DIRECTIONS -
Could you copy every record exactly, leaving the pictures behind?

Data items -
********
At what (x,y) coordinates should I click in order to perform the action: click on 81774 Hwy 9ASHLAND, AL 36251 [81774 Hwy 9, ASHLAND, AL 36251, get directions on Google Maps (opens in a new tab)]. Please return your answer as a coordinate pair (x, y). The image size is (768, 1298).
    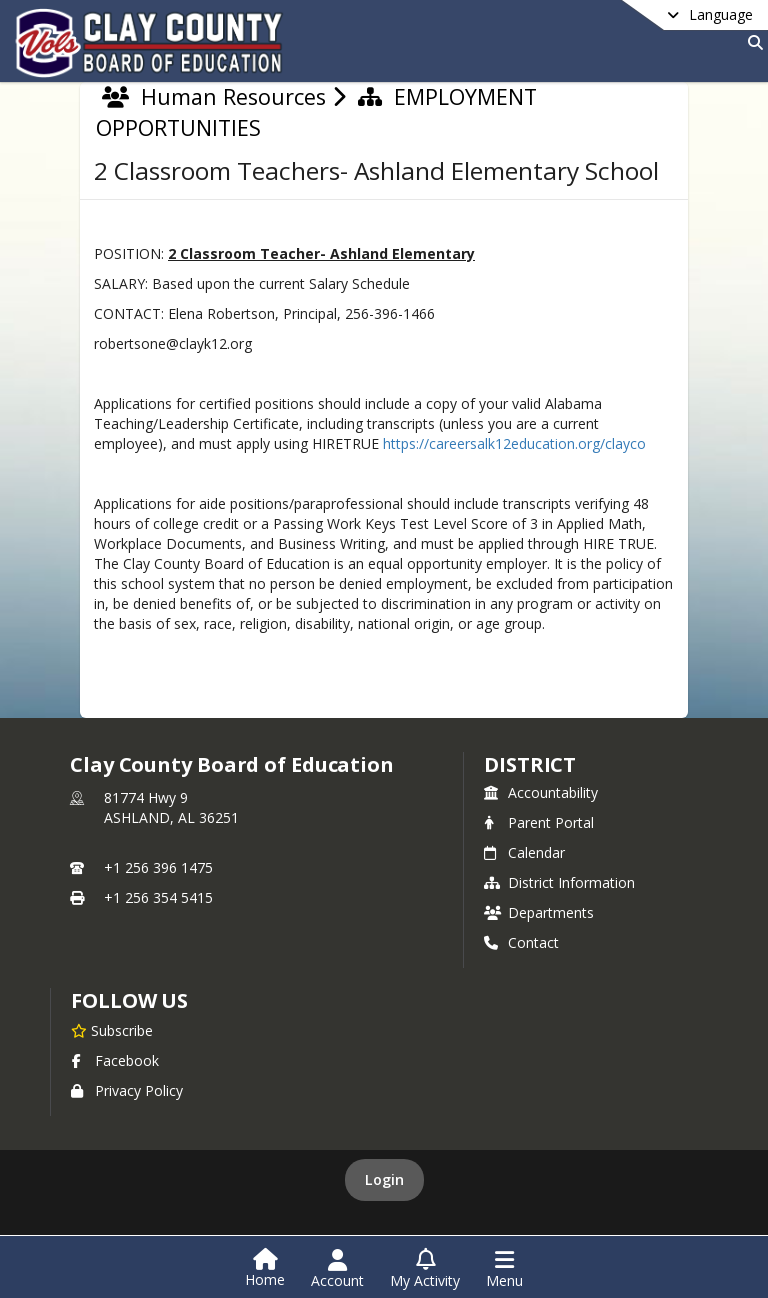
    Looking at the image, I should click on (171, 807).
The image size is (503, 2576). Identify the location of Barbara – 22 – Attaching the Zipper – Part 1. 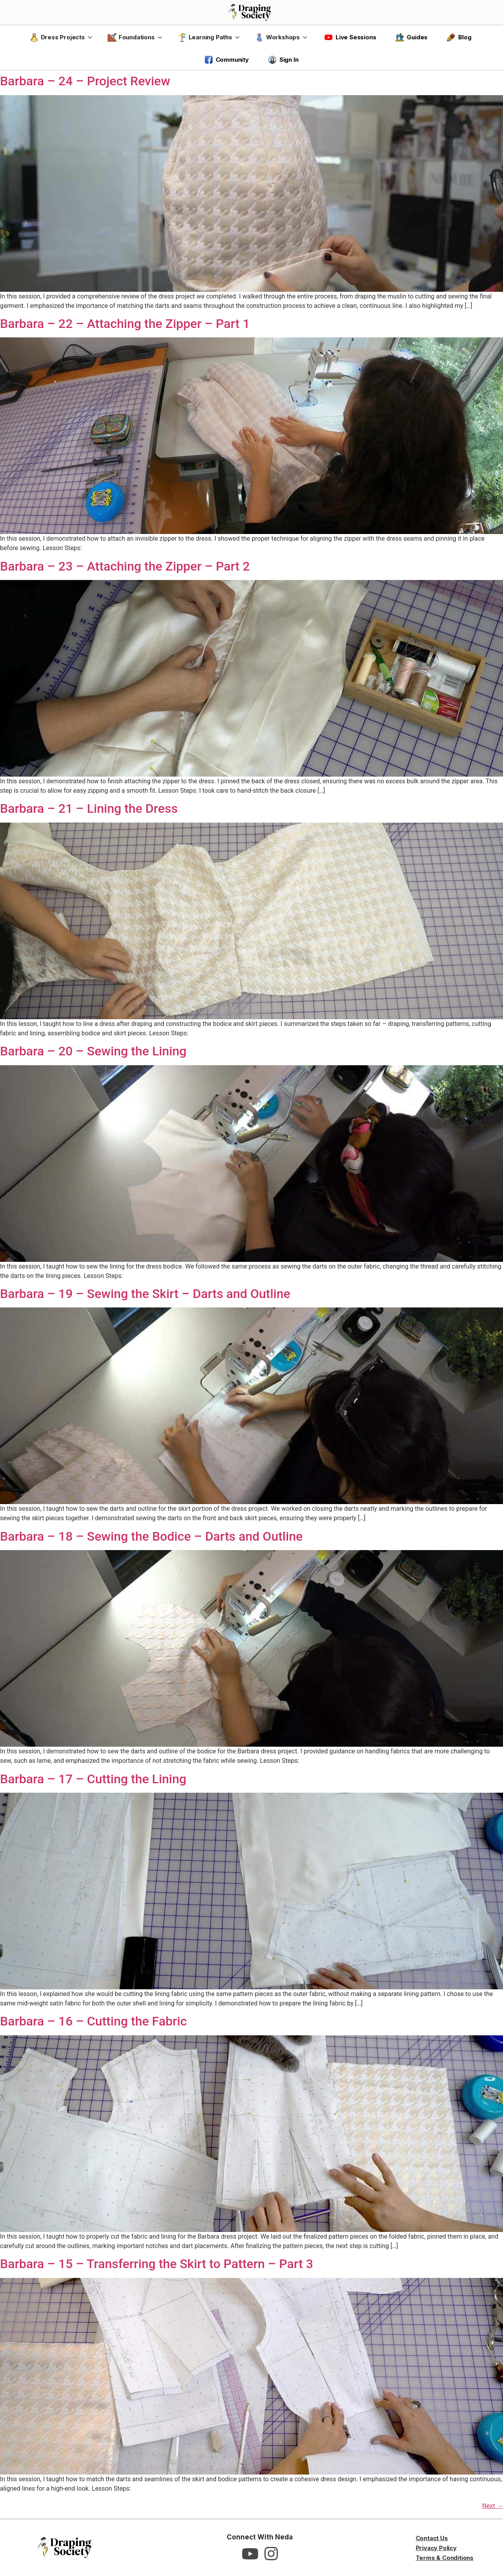
(125, 323).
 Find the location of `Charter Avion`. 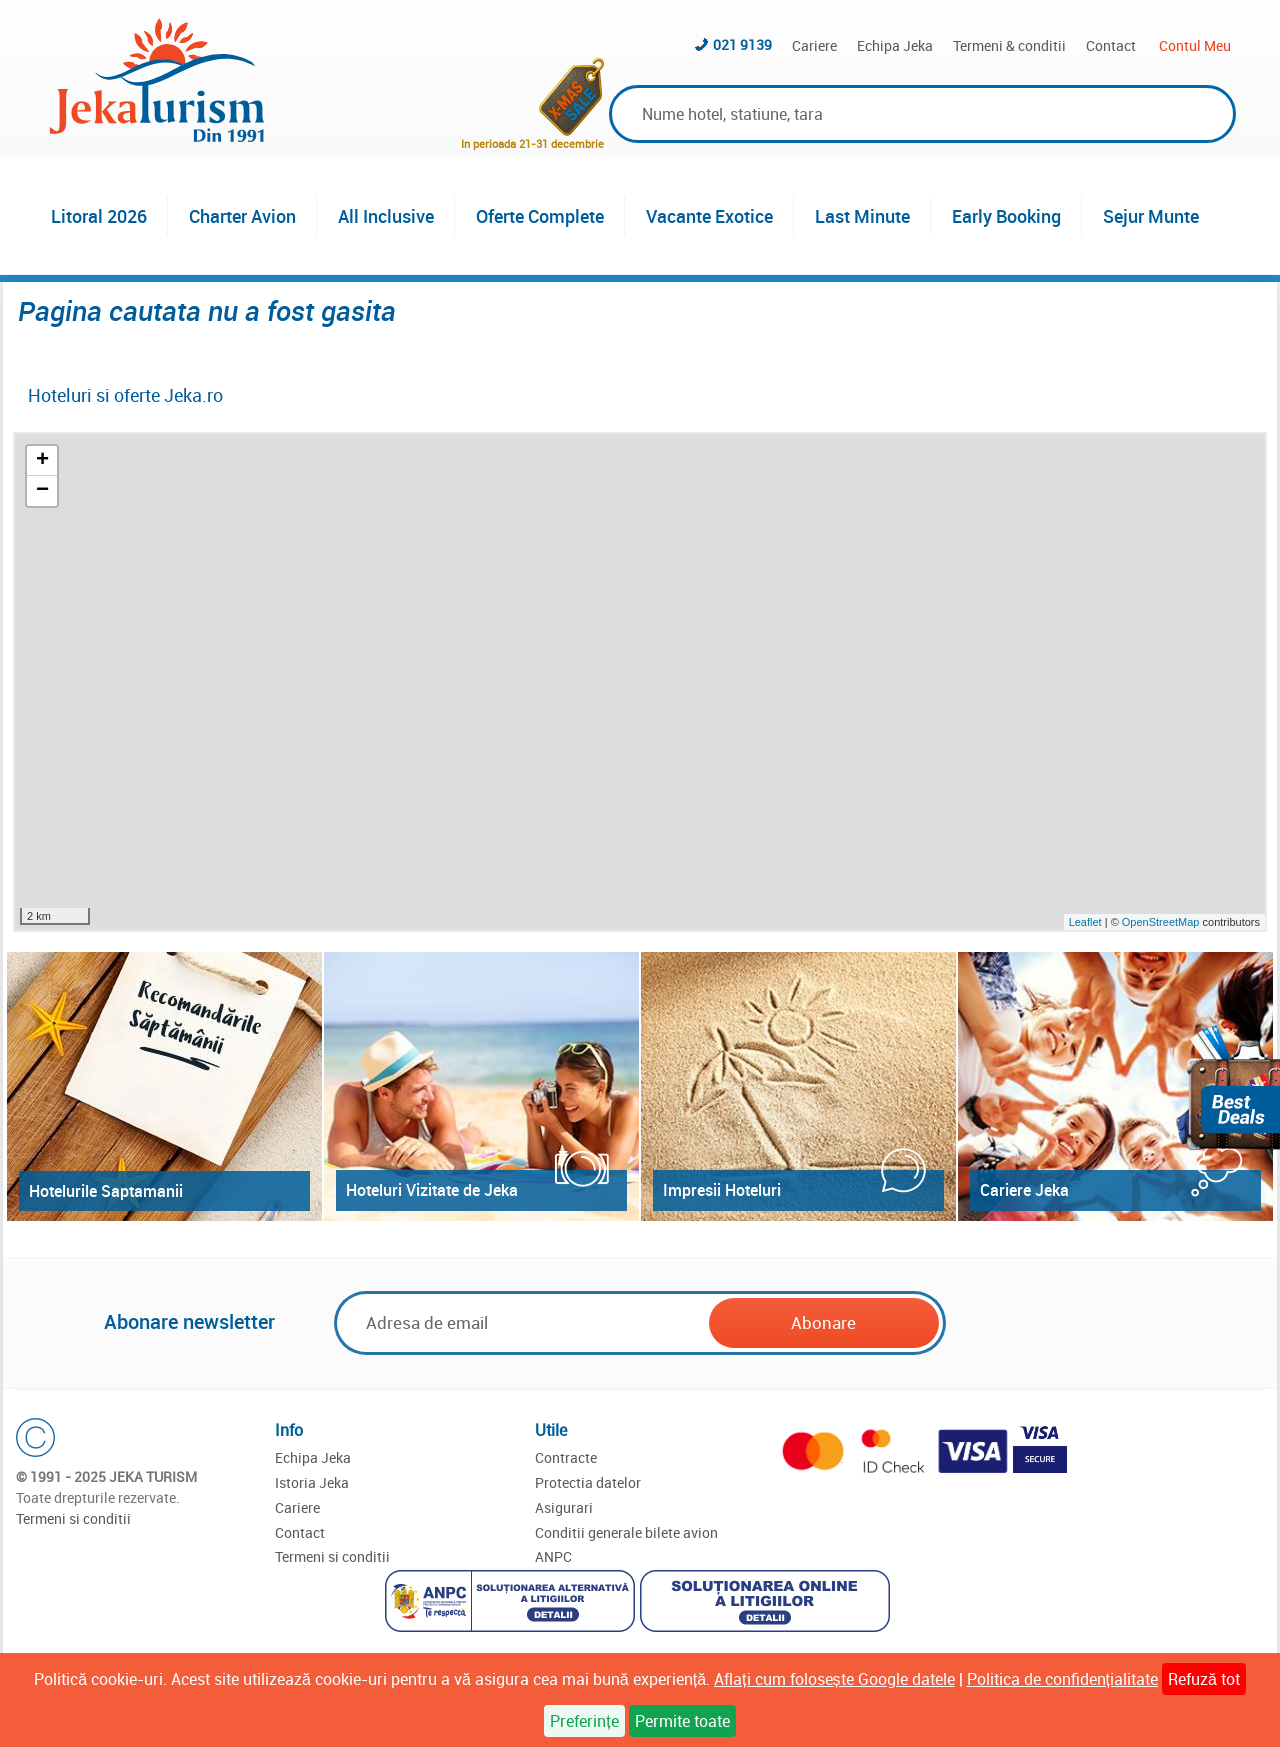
********
REPLY -
At what (x,y) coordinates should I click in order to perform the action: click on 81774 Hwy 9ASHLAND, AL 36251 [81774 Hwy 9, ASHLAND, AL 36251, get directions on Google Maps (opens in a new tab)]. Please return your answer as a coordinate pair (x, y). The image size is (768, 1298).
    Looking at the image, I should click on (171, 807).
The image size is (503, 2576). Identify the location of Barbara – 22 – Attaching the Zipper – Part 1. 
(125, 323).
 Find the location of `Charter Avion`. 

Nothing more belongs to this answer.